▶ What you will do:
Count the lines below that contain the word "notre", and give only that number.

Content starts

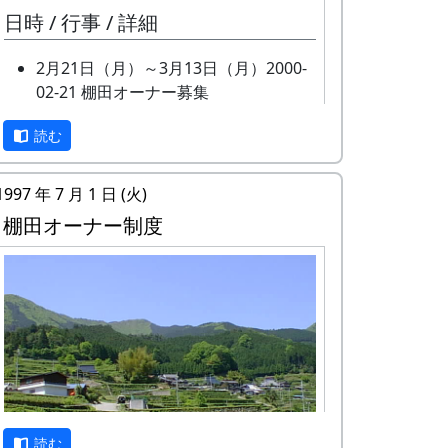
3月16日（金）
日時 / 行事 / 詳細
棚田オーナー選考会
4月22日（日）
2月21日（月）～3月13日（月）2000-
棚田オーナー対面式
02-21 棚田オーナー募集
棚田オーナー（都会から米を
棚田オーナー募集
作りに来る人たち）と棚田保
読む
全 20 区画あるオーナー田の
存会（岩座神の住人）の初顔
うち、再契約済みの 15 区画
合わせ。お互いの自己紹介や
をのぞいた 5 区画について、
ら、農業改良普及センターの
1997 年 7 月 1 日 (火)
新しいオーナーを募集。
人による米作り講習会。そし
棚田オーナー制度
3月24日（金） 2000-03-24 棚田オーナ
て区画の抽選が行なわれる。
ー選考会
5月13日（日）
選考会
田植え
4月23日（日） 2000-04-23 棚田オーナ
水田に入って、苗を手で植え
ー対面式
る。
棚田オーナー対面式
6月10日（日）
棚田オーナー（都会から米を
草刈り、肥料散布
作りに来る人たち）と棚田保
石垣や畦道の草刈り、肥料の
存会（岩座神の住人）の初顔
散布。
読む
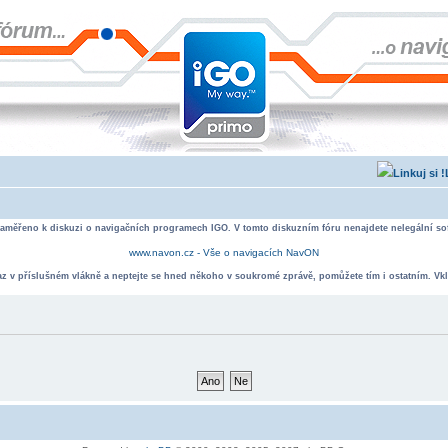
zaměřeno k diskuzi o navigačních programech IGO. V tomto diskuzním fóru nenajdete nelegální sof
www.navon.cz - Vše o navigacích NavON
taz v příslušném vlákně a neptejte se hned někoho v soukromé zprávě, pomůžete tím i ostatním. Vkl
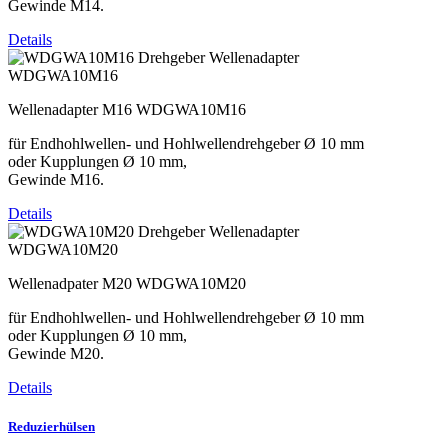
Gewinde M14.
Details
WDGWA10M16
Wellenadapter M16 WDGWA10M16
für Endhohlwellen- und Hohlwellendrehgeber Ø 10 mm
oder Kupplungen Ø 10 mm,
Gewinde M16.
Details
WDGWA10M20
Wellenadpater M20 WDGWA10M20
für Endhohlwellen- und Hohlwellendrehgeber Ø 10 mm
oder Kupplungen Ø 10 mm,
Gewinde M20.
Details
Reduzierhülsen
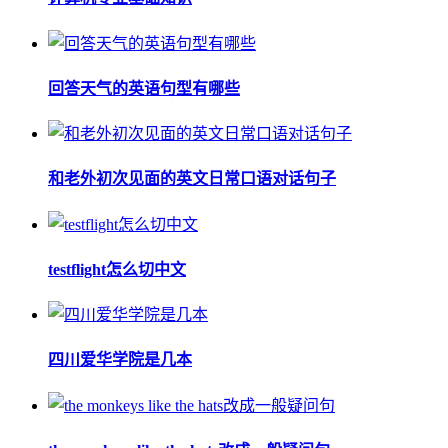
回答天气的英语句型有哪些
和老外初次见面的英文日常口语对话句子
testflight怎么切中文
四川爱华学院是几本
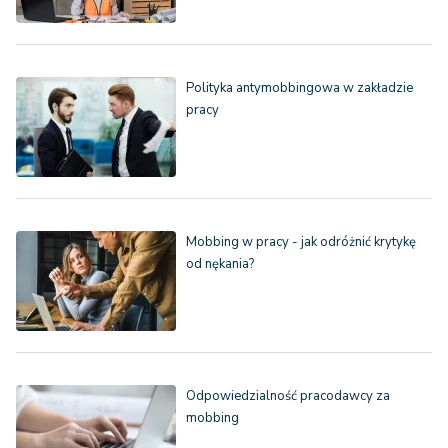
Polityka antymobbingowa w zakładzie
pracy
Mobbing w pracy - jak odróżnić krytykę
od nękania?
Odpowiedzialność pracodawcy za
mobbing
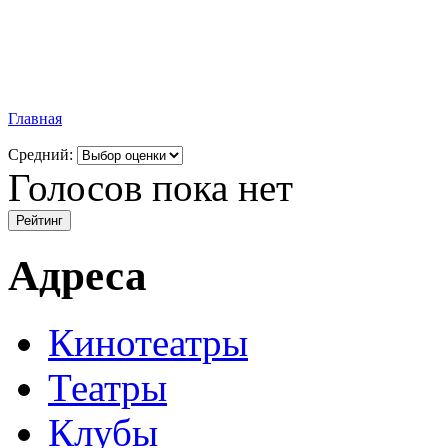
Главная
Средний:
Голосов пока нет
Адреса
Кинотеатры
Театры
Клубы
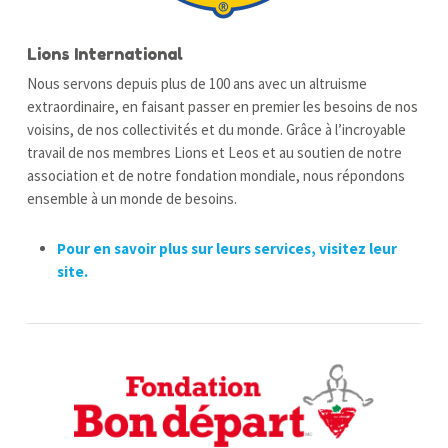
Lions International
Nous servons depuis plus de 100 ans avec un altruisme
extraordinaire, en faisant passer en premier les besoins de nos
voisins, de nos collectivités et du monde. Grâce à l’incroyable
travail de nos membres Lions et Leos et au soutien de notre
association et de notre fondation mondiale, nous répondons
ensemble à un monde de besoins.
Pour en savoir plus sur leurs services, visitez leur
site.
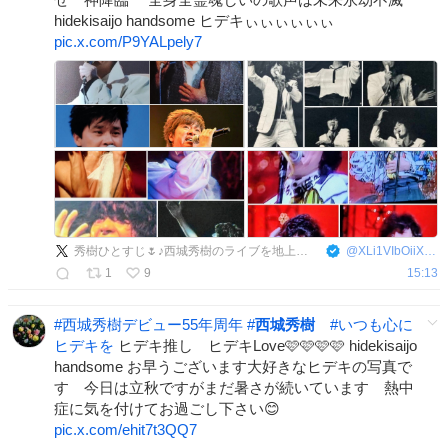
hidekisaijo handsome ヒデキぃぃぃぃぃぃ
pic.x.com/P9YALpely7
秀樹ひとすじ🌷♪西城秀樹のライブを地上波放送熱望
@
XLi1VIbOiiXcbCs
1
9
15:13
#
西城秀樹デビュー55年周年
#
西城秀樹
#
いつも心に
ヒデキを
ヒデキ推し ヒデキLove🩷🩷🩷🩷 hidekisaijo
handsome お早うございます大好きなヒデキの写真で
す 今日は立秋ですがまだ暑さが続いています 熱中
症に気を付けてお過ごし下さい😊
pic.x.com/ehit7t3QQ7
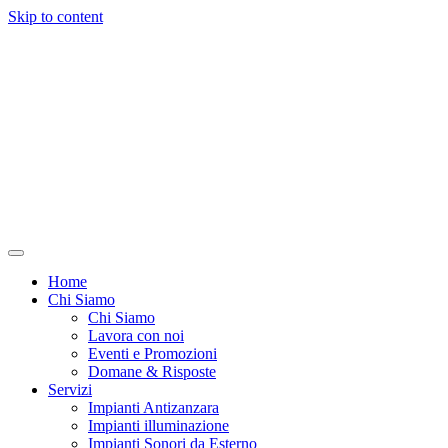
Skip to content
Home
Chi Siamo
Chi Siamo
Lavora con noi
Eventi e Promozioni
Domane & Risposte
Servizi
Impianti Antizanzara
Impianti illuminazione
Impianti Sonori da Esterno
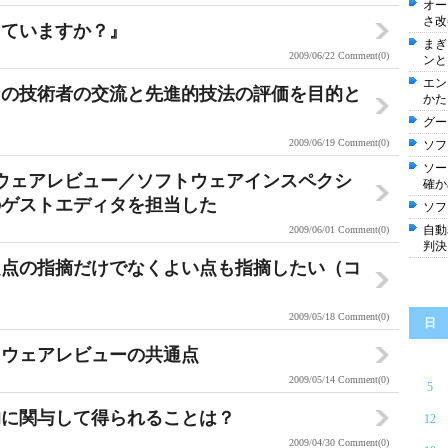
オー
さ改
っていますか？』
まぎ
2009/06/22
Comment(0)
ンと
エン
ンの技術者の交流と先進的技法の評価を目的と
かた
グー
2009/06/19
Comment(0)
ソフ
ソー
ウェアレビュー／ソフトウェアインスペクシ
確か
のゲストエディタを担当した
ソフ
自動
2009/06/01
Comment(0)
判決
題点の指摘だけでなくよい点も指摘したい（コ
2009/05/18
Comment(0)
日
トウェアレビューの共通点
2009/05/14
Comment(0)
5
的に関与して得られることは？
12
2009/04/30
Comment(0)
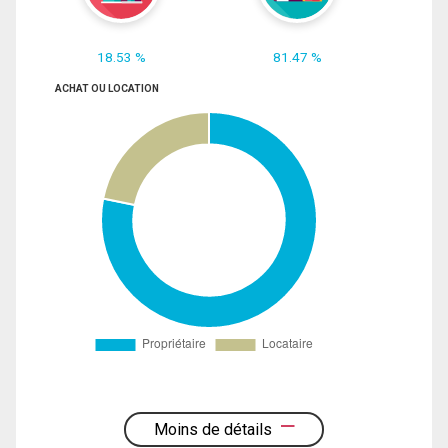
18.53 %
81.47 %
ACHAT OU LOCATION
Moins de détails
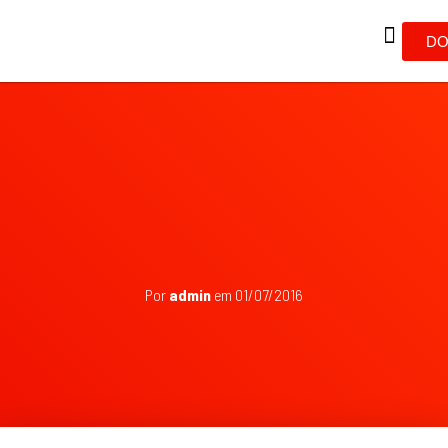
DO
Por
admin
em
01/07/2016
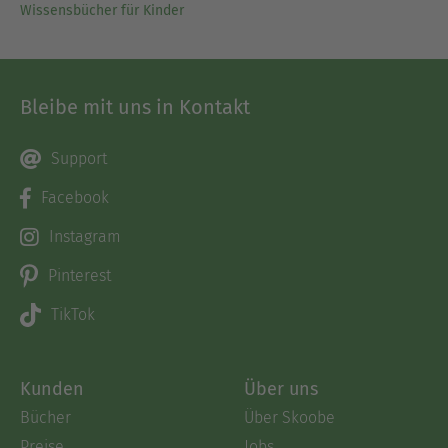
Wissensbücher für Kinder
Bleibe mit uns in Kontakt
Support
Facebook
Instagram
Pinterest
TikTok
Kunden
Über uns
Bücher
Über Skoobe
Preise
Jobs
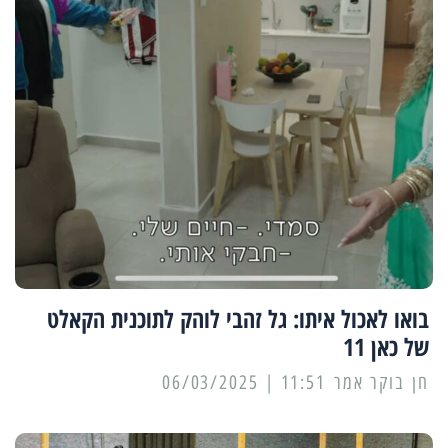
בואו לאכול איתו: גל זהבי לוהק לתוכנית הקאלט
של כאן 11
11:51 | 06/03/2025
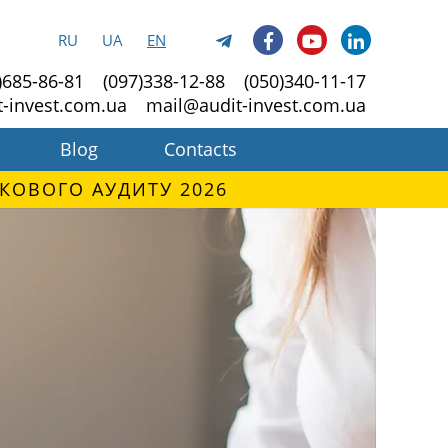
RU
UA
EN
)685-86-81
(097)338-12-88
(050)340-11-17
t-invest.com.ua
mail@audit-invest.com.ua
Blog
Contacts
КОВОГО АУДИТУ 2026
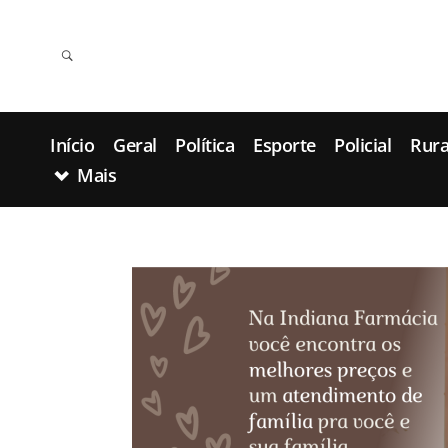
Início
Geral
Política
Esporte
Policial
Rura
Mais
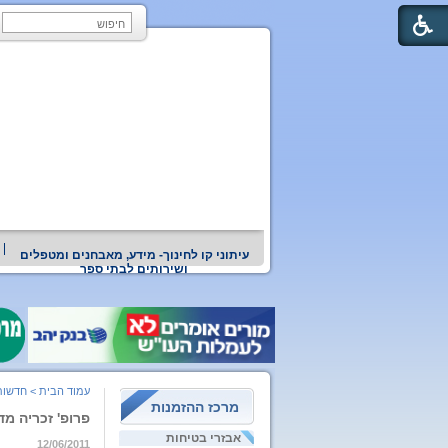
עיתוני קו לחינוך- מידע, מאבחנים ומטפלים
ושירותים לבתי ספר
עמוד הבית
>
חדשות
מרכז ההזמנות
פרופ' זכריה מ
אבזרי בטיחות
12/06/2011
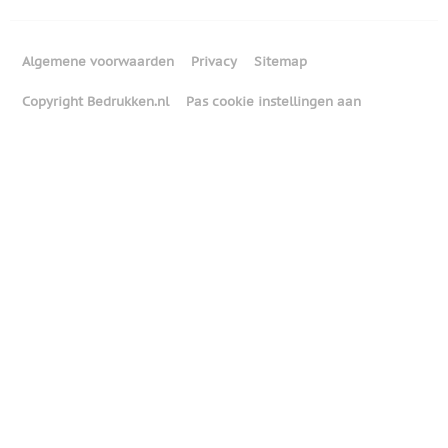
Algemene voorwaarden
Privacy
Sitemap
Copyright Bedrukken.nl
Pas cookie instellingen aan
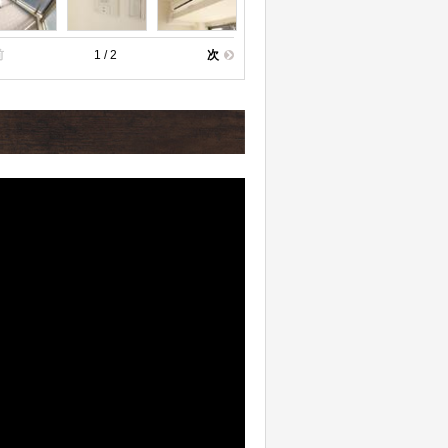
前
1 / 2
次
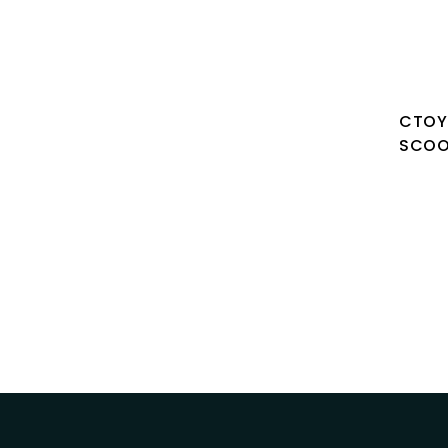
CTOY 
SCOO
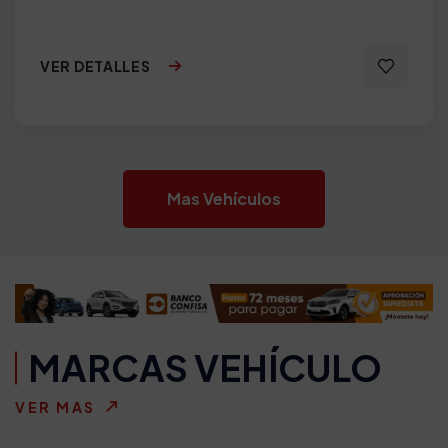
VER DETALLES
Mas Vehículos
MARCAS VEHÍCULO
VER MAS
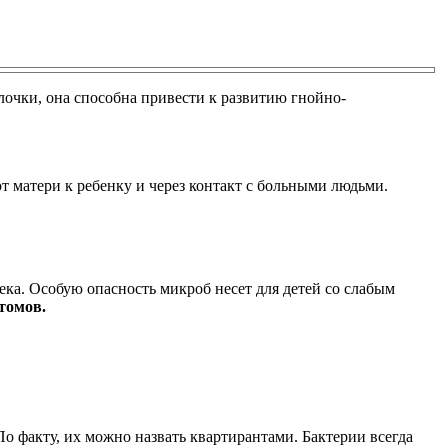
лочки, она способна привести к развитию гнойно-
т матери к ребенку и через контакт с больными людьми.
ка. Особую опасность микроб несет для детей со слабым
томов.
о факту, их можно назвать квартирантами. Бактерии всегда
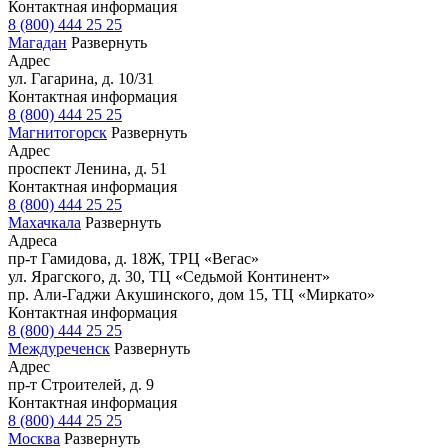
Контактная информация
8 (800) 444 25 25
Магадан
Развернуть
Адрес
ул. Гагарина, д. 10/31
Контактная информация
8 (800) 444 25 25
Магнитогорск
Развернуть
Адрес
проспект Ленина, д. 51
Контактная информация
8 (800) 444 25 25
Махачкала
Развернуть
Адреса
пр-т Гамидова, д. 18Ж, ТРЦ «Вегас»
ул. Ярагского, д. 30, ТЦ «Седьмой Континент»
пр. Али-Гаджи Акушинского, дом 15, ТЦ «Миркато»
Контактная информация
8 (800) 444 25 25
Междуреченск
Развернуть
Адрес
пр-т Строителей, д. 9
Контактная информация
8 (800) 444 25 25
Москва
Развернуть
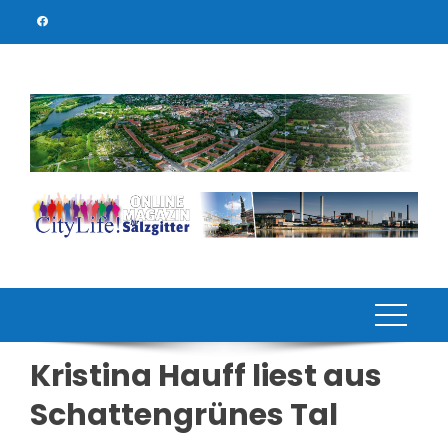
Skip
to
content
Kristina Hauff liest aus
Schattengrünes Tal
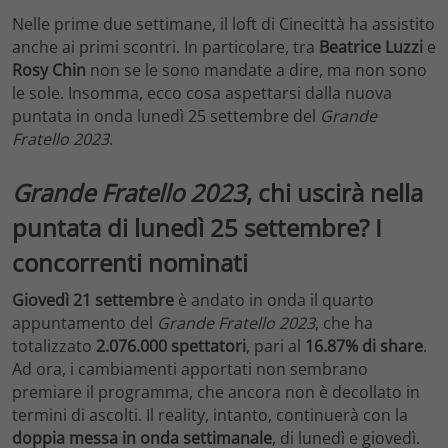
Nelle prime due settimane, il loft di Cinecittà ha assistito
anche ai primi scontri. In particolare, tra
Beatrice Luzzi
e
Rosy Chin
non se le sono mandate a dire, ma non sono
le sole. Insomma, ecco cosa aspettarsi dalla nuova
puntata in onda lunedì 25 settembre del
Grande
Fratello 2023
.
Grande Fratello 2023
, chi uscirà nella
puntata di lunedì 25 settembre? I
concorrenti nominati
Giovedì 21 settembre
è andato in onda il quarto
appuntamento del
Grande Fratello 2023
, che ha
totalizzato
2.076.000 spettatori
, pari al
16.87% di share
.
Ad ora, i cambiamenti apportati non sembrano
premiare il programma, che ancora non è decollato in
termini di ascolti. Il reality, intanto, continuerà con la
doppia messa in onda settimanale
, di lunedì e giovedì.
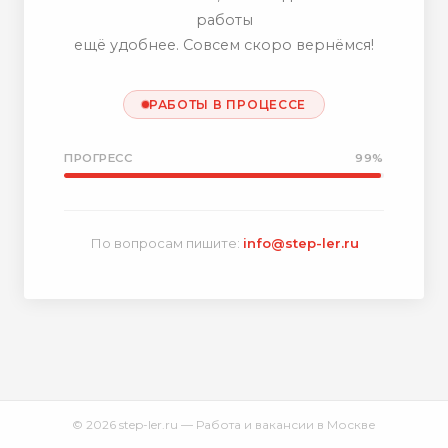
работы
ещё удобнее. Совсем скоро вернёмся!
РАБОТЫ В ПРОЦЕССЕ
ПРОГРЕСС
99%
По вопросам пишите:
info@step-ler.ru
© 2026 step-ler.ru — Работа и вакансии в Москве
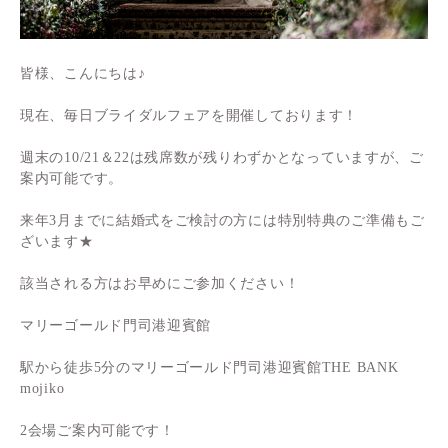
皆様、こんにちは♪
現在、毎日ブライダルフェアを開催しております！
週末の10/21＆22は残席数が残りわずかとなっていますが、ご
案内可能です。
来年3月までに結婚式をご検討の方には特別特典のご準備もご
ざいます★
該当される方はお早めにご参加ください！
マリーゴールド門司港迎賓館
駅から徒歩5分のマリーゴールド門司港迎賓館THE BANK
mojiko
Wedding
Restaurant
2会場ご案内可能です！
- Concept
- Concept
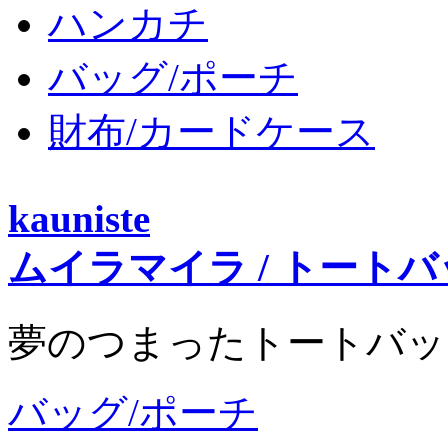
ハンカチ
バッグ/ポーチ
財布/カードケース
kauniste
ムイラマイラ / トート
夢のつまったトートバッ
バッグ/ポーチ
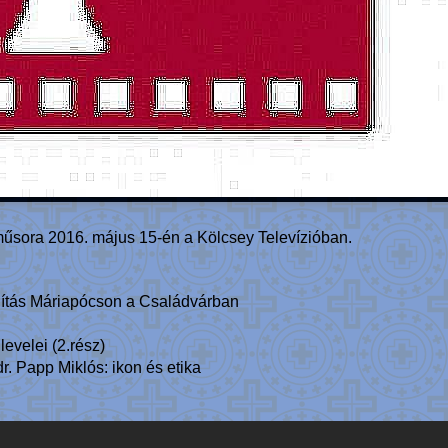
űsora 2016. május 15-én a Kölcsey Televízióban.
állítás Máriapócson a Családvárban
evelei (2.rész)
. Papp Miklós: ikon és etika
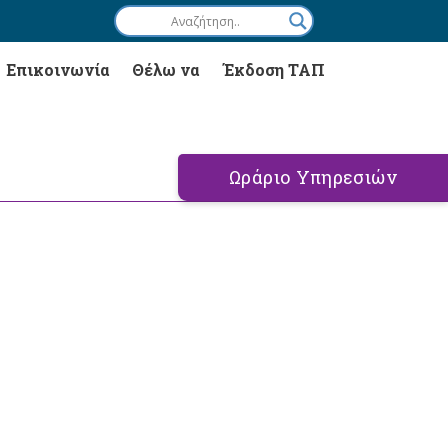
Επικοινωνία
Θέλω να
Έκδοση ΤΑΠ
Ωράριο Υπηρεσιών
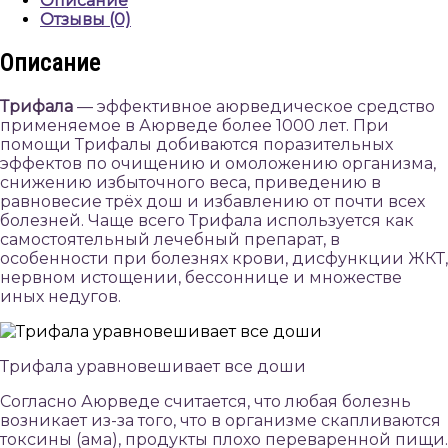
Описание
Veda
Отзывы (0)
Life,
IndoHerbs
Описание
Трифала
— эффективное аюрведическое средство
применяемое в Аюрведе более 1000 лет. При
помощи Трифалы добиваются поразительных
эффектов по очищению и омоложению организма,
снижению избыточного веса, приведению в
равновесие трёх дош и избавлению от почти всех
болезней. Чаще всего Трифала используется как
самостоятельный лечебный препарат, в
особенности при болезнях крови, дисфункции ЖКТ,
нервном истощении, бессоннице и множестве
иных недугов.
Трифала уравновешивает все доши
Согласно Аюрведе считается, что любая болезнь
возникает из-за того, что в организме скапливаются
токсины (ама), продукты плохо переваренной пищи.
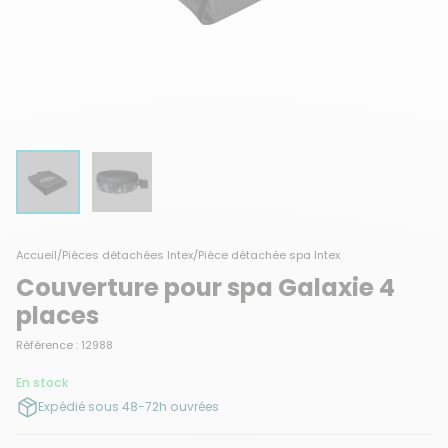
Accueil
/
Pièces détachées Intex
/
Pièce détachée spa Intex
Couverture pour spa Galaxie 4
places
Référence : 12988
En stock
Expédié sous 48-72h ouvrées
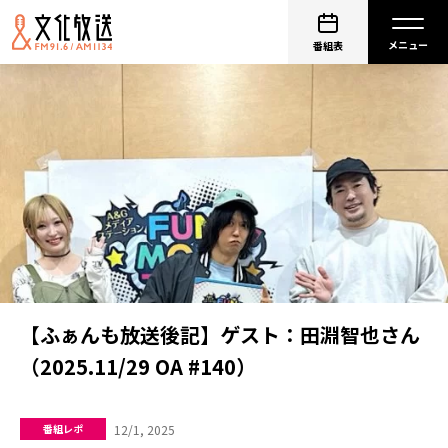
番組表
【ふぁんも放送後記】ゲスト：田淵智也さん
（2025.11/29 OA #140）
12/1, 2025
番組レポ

Content ends

▶ Completed exercise:
2